If you had met me years ago sitting on a sticky floor at a hardcore show with ringing ears and a head full of questions about the world, you probably wouldn’t have guessed that one day I would end up studying theology at the graduate level.
The path from hardcore shows to Pentecostal graduate studies isn’t exactly the normal route.
But that path forced me to wrestle with something a lot of Christians never stop to think about.
The historical Jesus.
Not the devotional Jesus.
Not the Sunday school painting version.
Not the Jesus that gets reduced to inspirational quotes and church slogans.
I mean the real man who walked through first-century Palestine.

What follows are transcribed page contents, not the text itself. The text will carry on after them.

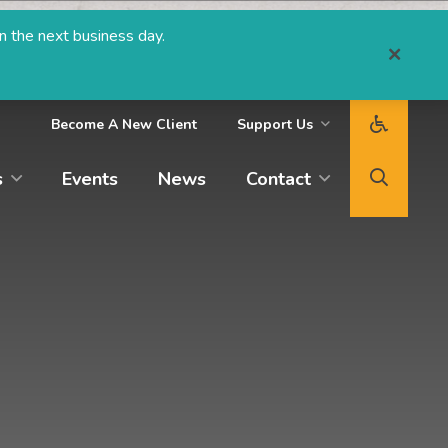
n the next business day.
Become A New Client
Support Us
s
Events
News
Contact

For someone like me—someone who grew up suspicious of authority and allergic to anything that felt fake—that question mattered.
Because if Jesus was just a symbol, or a religious mascot invented by the church later, then faith really wasn’t worth building my life around.
But if Jesus was actually a real figure in history whose life and death reshaped the world, then everything changes.
Why the Historical Jesus Even Matters
In the academic world, when people talk about the historical Jesus, they’re trying to understand Jesus using historical tools.
Historians ask questions like:
Who was Jesus of Nazareth in his own time?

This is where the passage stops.